Start of Block

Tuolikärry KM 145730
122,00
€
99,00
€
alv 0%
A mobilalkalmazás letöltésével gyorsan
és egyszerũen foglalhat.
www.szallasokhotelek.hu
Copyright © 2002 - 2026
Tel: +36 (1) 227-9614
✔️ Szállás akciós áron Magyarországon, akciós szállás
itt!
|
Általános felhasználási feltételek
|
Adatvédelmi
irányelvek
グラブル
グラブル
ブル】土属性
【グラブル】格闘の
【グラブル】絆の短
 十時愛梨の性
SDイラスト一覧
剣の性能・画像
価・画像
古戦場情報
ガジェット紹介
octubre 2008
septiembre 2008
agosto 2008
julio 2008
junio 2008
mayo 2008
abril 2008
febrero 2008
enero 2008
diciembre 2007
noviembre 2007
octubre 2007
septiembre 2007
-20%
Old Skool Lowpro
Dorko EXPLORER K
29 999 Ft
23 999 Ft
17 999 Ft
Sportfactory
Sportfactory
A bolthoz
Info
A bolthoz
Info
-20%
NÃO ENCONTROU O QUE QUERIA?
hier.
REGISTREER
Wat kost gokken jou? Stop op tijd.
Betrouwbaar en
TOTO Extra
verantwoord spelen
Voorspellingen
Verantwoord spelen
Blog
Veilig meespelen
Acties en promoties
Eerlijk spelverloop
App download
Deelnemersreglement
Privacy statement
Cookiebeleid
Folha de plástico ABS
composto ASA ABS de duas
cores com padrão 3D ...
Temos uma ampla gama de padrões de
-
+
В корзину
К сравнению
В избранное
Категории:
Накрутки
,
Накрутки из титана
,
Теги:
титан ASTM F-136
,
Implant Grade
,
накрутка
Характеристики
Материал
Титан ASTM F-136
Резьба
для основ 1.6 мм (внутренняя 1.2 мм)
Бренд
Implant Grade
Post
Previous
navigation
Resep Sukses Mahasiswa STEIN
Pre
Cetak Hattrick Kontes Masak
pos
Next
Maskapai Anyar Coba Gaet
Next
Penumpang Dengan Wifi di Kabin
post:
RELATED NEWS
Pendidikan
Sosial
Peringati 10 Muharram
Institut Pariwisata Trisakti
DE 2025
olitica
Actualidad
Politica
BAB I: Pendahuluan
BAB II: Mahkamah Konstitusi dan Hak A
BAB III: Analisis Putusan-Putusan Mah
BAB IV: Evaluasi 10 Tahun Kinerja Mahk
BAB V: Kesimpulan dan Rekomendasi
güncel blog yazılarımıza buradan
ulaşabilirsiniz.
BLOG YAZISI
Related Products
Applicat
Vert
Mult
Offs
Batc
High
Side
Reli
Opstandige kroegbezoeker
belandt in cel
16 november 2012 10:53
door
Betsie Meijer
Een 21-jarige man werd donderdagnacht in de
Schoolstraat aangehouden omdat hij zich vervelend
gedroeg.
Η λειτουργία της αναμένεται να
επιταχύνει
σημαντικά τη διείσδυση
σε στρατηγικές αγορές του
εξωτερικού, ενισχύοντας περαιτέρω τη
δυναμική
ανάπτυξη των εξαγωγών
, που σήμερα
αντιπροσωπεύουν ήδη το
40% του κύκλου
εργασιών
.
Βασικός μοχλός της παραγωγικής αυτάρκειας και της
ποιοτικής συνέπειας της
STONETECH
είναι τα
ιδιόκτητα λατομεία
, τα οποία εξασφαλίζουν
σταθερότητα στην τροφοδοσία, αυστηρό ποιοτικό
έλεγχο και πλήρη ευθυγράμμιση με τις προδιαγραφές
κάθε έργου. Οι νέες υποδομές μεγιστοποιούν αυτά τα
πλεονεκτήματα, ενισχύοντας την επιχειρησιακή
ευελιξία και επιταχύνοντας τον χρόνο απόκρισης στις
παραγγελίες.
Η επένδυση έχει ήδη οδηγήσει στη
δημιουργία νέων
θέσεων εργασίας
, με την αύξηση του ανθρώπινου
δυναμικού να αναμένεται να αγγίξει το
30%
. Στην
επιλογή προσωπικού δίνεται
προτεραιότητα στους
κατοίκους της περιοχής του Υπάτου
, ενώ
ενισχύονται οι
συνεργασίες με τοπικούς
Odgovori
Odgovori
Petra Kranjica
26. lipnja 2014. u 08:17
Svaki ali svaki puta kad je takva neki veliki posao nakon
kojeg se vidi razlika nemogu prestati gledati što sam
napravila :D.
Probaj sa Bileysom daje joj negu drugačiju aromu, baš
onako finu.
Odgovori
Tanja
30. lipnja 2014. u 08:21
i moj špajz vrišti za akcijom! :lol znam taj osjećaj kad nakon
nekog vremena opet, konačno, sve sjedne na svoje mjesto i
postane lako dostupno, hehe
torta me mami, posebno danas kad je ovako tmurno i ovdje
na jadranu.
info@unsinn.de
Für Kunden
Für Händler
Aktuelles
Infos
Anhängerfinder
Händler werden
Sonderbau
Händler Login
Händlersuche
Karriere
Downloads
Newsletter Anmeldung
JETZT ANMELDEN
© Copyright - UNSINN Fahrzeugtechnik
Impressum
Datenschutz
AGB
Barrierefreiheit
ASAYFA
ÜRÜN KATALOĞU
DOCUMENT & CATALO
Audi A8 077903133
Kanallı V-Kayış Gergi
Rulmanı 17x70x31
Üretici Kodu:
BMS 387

End of Block

## [Work to complete]
Copy whichever lines in the listing above contain the word "αναμένεται".

## [Output for this exercise]
Η λειτουργία της αναμένεται να
δυναμικού να αναμένεται να αγγίξει το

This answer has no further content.